Correcting an inefficient paradigm can sometimes result in significant innovation. There is an opportunity to create such innovation within the world of Intellectual Property (“IP”) by changing the method by which patented products are “marked.” Traditionally considered to be an issue associated primarily with the quantification of damages in patent enforcement litigations, modifying the patent statute to allow for patent marking via the Web could potentially result in a significant, long-lasting, positive change within the world of IP that extends far beyond the quantification of patent damages.

What Is Patent Marking?

The current U.S. patent marking and notice statute, 35 U.S.C. '287(a), states that a patent holder can mark a patented product with the word “patent” (or the abbreviation “pat.”) together with the relevant patent number(s). The reason for such patent marking is to provide “notice” to potential infringers that the product is covered by the specific patents listed.

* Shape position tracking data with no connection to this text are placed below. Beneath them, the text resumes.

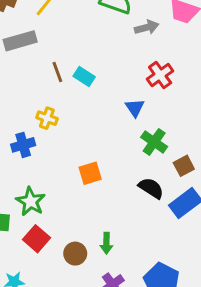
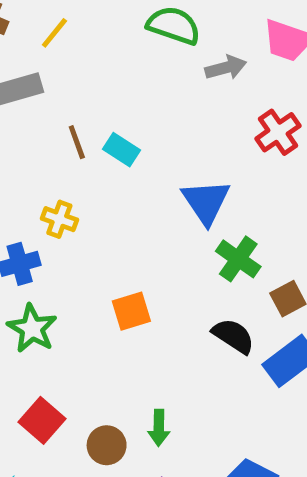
red cross: (160, 75) -> (278, 132), moved
blue triangle: (135, 108) -> (206, 202), size x1.5
green star: (31, 201) -> (32, 328), moved

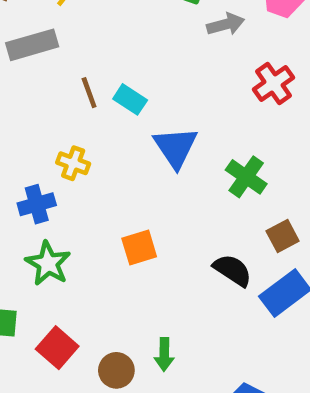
blue triangle: (206, 202) -> (176, 147), moved
green cross: (238, 259) -> (246, 177), moved

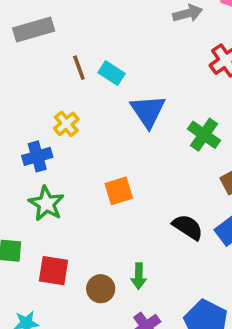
yellow cross: (73, 163) -> (66, 124), turned 30
black semicircle: (232, 270) -> (188, 227), moved
red square: (57, 348) -> (54, 271), turned -32

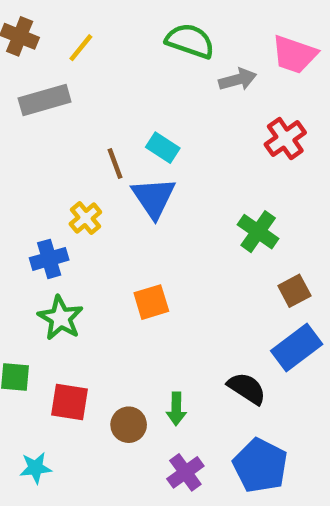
brown line: (79, 68) -> (115, 164), moved
cyan rectangle: (112, 73) -> (163, 148), moved
blue triangle: (148, 111) -> (154, 198), moved
black semicircle: (188, 227) -> (247, 388), moved

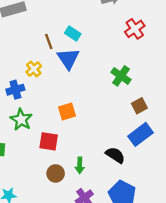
red square: (70, 402) -> (49, 141), moved

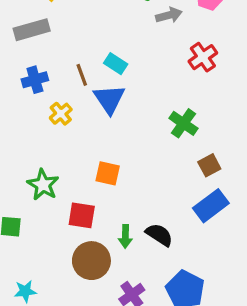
blue cross: (15, 90) -> (35, 80), moved
orange square: (67, 111) -> (108, 173), turned 30
black semicircle: (115, 155) -> (159, 235), moved
green arrow: (80, 165) -> (125, 236), moved
brown circle: (56, 173) -> (91, 261), size x1.5

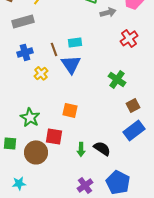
cyan rectangle: (116, 64) -> (75, 42), turned -40
brown circle: (91, 261) -> (36, 152), moved

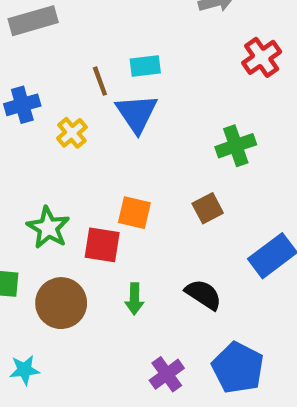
blue cross: (25, 52) -> (22, 105), moved
green cross: (117, 79) -> (236, 146), turned 36
brown square: (133, 105) -> (208, 208), moved
red square: (54, 136) -> (102, 245), moved
green arrow: (81, 149) -> (134, 299), moved

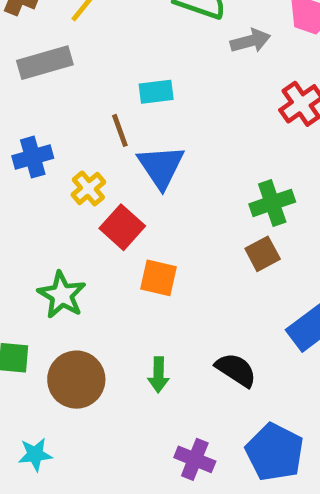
cyan rectangle: (145, 66) -> (156, 92), moved
brown square: (208, 208) -> (263, 254), moved
red square: (102, 245) -> (122, 227), moved, turned 33
purple cross: (167, 374) -> (195, 459), turned -32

Further, because a potential infringer cannot be found liable for damages until proper notice of the infringement has been given, should a patent owner not mark its patented product, it can only recover damages for any infringement that takes place after the patent owner has given actual notice to the infringer. In the absence of a physical marking, notice is typically given by sending a letter or filing a lawsuit. Therefore, to the extent the alleged infringer makes, uses, sells, or offers infringing product(s) before the patent owner physically marks its product, sends a letter, or files a lawsuit, the infringer cannot be found liable for damages for any infringing products prior to it receiving proper notice. This marking requirement can result in a significant reduction in the amount of monetary relief that the plaintiff is allowed to collect and often plays a significant role in the settlement of patent enforcement litigations.